Thus the first element of likes corresponds to the maximum likelihood, constrained so that \(p_1\leqslant p_2\); the second element corresponds to the constraint that \(p_1\leqslant p_3\), and so on. The largest likelihood is the easiest constraint to break, in this case \(p_1\leqslant p_3\): this makes sense because \(p_3\) has the second highest MLE after \(p_1\). The extra likelihood is given by

L1-ml
## [1] 0.08613913

(the hyperdirichlet package gives 0.0853 here, a suprisingly small discrepancy given the difficulties of optimizing over a nonconvex region). We conclude that there is no evidence for \(p_1\geqslant\max\left(p_2,\ldots,p_6\right)\).

It’s worth looking at the evaluate too:

o(c(-1, 1, 0, 0, 0), 0,give=TRUE)$par
## [1] 0.2120674 0.2120674 0.2302719 0.1649972 0.1121906
o(c(-1, 0, 1, 0, 0), 0,give=TRUE)$par
## [1] 0.2377191 0.1736393 0.2377192 0.1718361 0.1100634
o(c(-1, 0, 0, 1, 0), 0,give=TRUE)$par
## [1] 0.2109081 0.1787235 0.2230625 0.2109081 0.1071554
o(c(-1, 0, 0, 0, 1), 0,give=TRUE)$par
## [1] 0.1809502 0.1764378 0.2285099 0.1651894 0.1809502
o(c(-2,-1,-1,-1,-1),-1,give=TRUE)$par
## [1] 0.1585836 0.1776468 0.2326462 0.1646608 0.1078789

Low frequency responses

The next hypothesis was testing the smallness of \(p_5+p_6\), and we suspected that \(p_5+p_6 < \frac{1}{3}\). This translates into optimizing subject to \(p_5+p_6\geqslant\frac{1}{3}\), and the required constraint is \(-p_1-p_2-p_3-p_4\geqslant-\frac{2}{3}\) (because \(p_5+p_6=1-p_1-p_2-p_3-p_4\)).
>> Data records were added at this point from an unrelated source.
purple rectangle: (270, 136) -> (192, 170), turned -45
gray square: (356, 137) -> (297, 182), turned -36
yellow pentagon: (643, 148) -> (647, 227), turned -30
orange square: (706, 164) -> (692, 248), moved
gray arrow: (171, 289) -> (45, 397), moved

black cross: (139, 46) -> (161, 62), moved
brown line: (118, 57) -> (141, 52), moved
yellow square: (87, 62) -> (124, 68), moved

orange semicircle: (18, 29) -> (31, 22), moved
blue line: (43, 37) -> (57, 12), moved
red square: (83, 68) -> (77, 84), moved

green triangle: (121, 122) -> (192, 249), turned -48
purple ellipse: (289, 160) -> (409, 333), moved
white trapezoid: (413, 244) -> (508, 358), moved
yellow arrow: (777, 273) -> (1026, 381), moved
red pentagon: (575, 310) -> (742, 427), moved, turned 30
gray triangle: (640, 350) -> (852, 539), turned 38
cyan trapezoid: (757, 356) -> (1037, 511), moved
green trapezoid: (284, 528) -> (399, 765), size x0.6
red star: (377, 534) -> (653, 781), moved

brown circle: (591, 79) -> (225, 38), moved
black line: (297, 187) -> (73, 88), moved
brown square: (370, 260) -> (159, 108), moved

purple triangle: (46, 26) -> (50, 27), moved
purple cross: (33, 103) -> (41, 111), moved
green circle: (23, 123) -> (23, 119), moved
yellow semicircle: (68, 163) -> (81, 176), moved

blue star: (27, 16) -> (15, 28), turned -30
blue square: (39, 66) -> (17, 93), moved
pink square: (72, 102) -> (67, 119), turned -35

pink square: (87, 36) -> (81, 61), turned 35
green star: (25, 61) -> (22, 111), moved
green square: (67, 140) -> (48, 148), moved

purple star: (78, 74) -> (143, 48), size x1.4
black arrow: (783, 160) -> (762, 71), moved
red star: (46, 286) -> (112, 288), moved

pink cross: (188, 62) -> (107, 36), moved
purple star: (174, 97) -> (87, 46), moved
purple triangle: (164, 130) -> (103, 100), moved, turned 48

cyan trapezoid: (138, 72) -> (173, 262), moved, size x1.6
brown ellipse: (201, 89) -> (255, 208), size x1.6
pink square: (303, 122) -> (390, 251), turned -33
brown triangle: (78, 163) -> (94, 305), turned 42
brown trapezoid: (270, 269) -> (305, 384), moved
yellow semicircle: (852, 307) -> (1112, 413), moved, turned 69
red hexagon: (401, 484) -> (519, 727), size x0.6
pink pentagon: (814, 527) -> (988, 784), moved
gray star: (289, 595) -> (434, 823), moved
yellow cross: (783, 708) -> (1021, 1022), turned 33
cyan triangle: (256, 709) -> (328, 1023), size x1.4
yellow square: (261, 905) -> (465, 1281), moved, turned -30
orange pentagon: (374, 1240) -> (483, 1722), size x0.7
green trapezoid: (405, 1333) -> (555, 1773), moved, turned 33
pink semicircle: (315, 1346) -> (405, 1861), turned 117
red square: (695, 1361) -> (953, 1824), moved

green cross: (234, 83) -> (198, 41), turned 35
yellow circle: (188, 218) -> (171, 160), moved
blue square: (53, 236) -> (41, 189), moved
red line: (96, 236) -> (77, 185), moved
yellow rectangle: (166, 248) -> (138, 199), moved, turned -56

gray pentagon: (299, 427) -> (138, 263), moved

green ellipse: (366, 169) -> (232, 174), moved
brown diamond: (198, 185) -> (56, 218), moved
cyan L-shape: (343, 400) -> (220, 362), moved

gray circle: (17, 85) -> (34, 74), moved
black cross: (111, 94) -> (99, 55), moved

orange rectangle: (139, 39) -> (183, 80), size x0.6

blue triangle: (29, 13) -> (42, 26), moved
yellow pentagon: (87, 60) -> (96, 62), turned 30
Dead easy:

jj <- o(c(-1,-1,-1,-1,0) , -2/3, give=TRUE,start=indep((1:6)/21))$value
jj
## [1] -182.2108

then the extra support is

L1-jj
## [1] 7.213359

(compare 7.711396 in hyperdirichlet, not sure why the discrepancy is so large).

Final example

The final example was \(\max\left\{p_5,p_6\right\}\geqslant\min\left\{p_1,p_2,p_3,p_4\right\}\). This means the optimization is constrained so that at least one of \(\left\{p_5,p_6\right\}\) exceeds at least one of \(\left\{p_1,p_2,p_3,p_4\right\}\). So we have the union of the various possibilities:

\[ \bigcup_{j\in\left\{5,6\right\}\atop k\in\left\{1,2,3,4\right\}} \left\{\left(p_1,p_2,p_3,p_4,p_5,p_6\right)\left|\sum p_i=1, p_j\geqslant p_k\right.\right\} \]

and of course \(p_6\geqslant p_2\), say, translates to \(-p_1-2p_2-p_3-p_4-p_5\geqslant -1\).

start <- indep(c(small,small,small,small,0.5-2*small,0.5-2*small))
jj <- c(
   o(c(-1, 0, 0, 0, 1), 0,start=start),
   o(c( 0,-1, 0, 0, 1), 0,start=start),
   o(c( 0, 0,-1, 0, 1), 0,start=start),
   o(c( 0, 0, 0,-1, 1), 0,start=start),

   o(c(-2,-1,-1,-1,-1),-1,start=start),
   o(c(-1,-2,-1,-1,-1),-1,start=start),
   o(c(-1,-1,-2,-1,-1),-1,start=start),
   o(c(-1,-1,-1,-2,-1),-1,start=start)
   )
jj
## [1] -178.2043 -175.9429 -177.3242 -175.7738 -181.4944 -177.9784 -180.4066
## [8] -177.7537
max(jj)
## [1] -175.7738

So the extra support is

L1-max(jj)
## [1] 0.7763474

(compare hyperdirichlet which gives 3.16, not sure why the difference). We should look at the maximum value:

   o(c( 0, 0, 0,-1, 1), 0,give=TRUE,start=start)
## $par
## [1] 0.2531001 0.1702956 0.2177958 0.1448582 0.1448582
## 
## $value
## [1] -175.7738
## 
## $counts
## function gradient 
##      464       73 
## 
## $convergence
## [1] 0
## 
## $message
## NULL
## 
## $outer.iterations
## [1] 2
## 
## $barrier.value
## [1] 0.0001725539

So the evaluate is at the boundary, for \(p_4=p_5\). I have no explanation for the discrepancy between this and that in the hyperdirichlet package.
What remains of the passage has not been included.